EXERCISE DETAILS> Provide only the number of lines in the data below that contain the word "Weight".
DATA UNDER STUDY Block Start
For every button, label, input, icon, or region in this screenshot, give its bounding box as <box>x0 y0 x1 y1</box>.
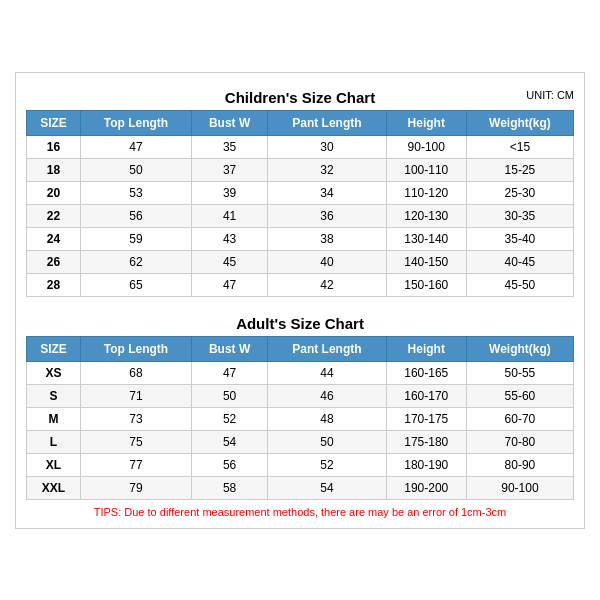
table-row: 22564136120-13030-35 <box>27 204 574 227</box>
table-cell: 30 <box>268 135 386 158</box>
table-cell: 54 <box>268 476 386 499</box>
table-cell: 71 <box>80 384 191 407</box>
table-cell: 50 <box>192 384 268 407</box>
table-cell: 90-100 <box>386 135 466 158</box>
table-cell: 34 <box>268 181 386 204</box>
table-cell: 80-90 <box>466 453 573 476</box>
table-cell: 35-40 <box>466 227 573 250</box>
table-cell: 26 <box>27 250 81 273</box>
table-cell: 150-160 <box>386 273 466 296</box>
table-cell: 20 <box>27 181 81 204</box>
children-col-pant: Pant Length <box>268 110 386 135</box>
table-cell: 38 <box>268 227 386 250</box>
table-cell: 54 <box>192 430 268 453</box>
table-cell: 140-150 <box>386 250 466 273</box>
table-row: XXL795854190-20090-100 <box>27 476 574 499</box>
table-cell: 53 <box>80 181 191 204</box>
table-cell: 50-55 <box>466 361 573 384</box>
table-cell: 190-200 <box>386 476 466 499</box>
children-col-height: Height <box>386 110 466 135</box>
table-cell: 58 <box>192 476 268 499</box>
table-cell: 170-175 <box>386 407 466 430</box>
children-col-top-length: Top Length <box>80 110 191 135</box>
tips-text: TIPS: Due to different measurement metho… <box>26 506 574 518</box>
adults-title-text: Adult's Size Chart <box>236 315 364 332</box>
table-cell: 24 <box>27 227 81 250</box>
adults-col-bust: Bust W <box>192 336 268 361</box>
adults-col-pant: Pant Length <box>268 336 386 361</box>
table-cell: 30-35 <box>466 204 573 227</box>
table-row: L755450175-18070-80 <box>27 430 574 453</box>
table-cell: 40-45 <box>466 250 573 273</box>
table-cell: XXL <box>27 476 81 499</box>
table-cell: 120-130 <box>386 204 466 227</box>
table-cell: 50 <box>268 430 386 453</box>
table-cell: 55-60 <box>466 384 573 407</box>
table-cell: 47 <box>80 135 191 158</box>
table-cell: 110-120 <box>386 181 466 204</box>
table-cell: 77 <box>80 453 191 476</box>
table-cell: 90-100 <box>466 476 573 499</box>
table-cell: 47 <box>192 273 268 296</box>
adults-table: SIZE Top Length Bust W Pant Length Heigh… <box>26 336 574 500</box>
table-cell: M <box>27 407 81 430</box>
table-cell: <15 <box>466 135 573 158</box>
table-cell: 35 <box>192 135 268 158</box>
table-cell: 75 <box>80 430 191 453</box>
table-cell: 18 <box>27 158 81 181</box>
table-cell: 39 <box>192 181 268 204</box>
size-chart-container: Children's Size Chart UNIT: CM SIZE Top … <box>15 72 585 529</box>
table-cell: 28 <box>27 273 81 296</box>
table-cell: XL <box>27 453 81 476</box>
table-cell: 47 <box>192 361 268 384</box>
table-cell: 42 <box>268 273 386 296</box>
table-cell: 160-165 <box>386 361 466 384</box>
table-cell: 56 <box>192 453 268 476</box>
table-row: 26624540140-15040-45 <box>27 250 574 273</box>
table-cell: 15-25 <box>466 158 573 181</box>
unit-label: UNIT: CM <box>526 89 574 101</box>
table-cell: 56 <box>80 204 191 227</box>
table-cell: 48 <box>268 407 386 430</box>
table-cell: 62 <box>80 250 191 273</box>
adults-header-row: SIZE Top Length Bust W Pant Length Heigh… <box>27 336 574 361</box>
adults-title: Adult's Size Chart <box>26 309 574 336</box>
adults-col-weight: Weight(kg) <box>466 336 573 361</box>
table-cell: 45 <box>192 250 268 273</box>
adults-col-top-length: Top Length <box>80 336 191 361</box>
table-cell: 59 <box>80 227 191 250</box>
table-cell: S <box>27 384 81 407</box>
adults-tbody: XS684744160-16550-55S715046160-17055-60M… <box>27 361 574 499</box>
table-row: 24594338130-14035-40 <box>27 227 574 250</box>
table-cell: 22 <box>27 204 81 227</box>
table-row: 28654742150-16045-50 <box>27 273 574 296</box>
table-row: M735248170-17560-70 <box>27 407 574 430</box>
table-cell: 46 <box>268 384 386 407</box>
table-cell: 32 <box>268 158 386 181</box>
table-row: XS684744160-16550-55 <box>27 361 574 384</box>
table-cell: 50 <box>80 158 191 181</box>
table-cell: 130-140 <box>386 227 466 250</box>
table-row: XL775652180-19080-90 <box>27 453 574 476</box>
children-title: Children's Size Chart UNIT: CM <box>26 83 574 110</box>
adults-col-height: Height <box>386 336 466 361</box>
table-cell: 79 <box>80 476 191 499</box>
table-cell: 70-80 <box>466 430 573 453</box>
table-cell: XS <box>27 361 81 384</box>
table-cell: 41 <box>192 204 268 227</box>
table-cell: 180-190 <box>386 453 466 476</box>
table-cell: 16 <box>27 135 81 158</box>
table-row: S715046160-17055-60 <box>27 384 574 407</box>
table-cell: 52 <box>268 453 386 476</box>
section-divider <box>26 301 574 309</box>
children-col-weight: Weight(kg) <box>466 110 573 135</box>
table-cell: 40 <box>268 250 386 273</box>
table-row: 20533934110-12025-30 <box>27 181 574 204</box>
table-cell: 25-30 <box>466 181 573 204</box>
table-cell: 100-110 <box>386 158 466 181</box>
table-cell: 37 <box>192 158 268 181</box>
table-cell: 160-170 <box>386 384 466 407</box>
table-cell: L <box>27 430 81 453</box>
children-col-size: SIZE <box>27 110 81 135</box>
table-cell: 60-70 <box>466 407 573 430</box>
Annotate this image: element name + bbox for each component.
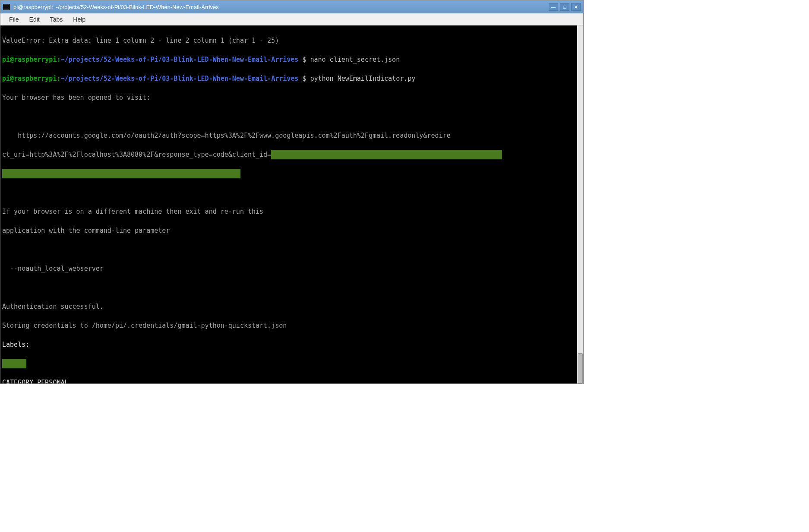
DATA UNDER STUDY Block End
OUTPUT FOR THIS EXERCISE> 2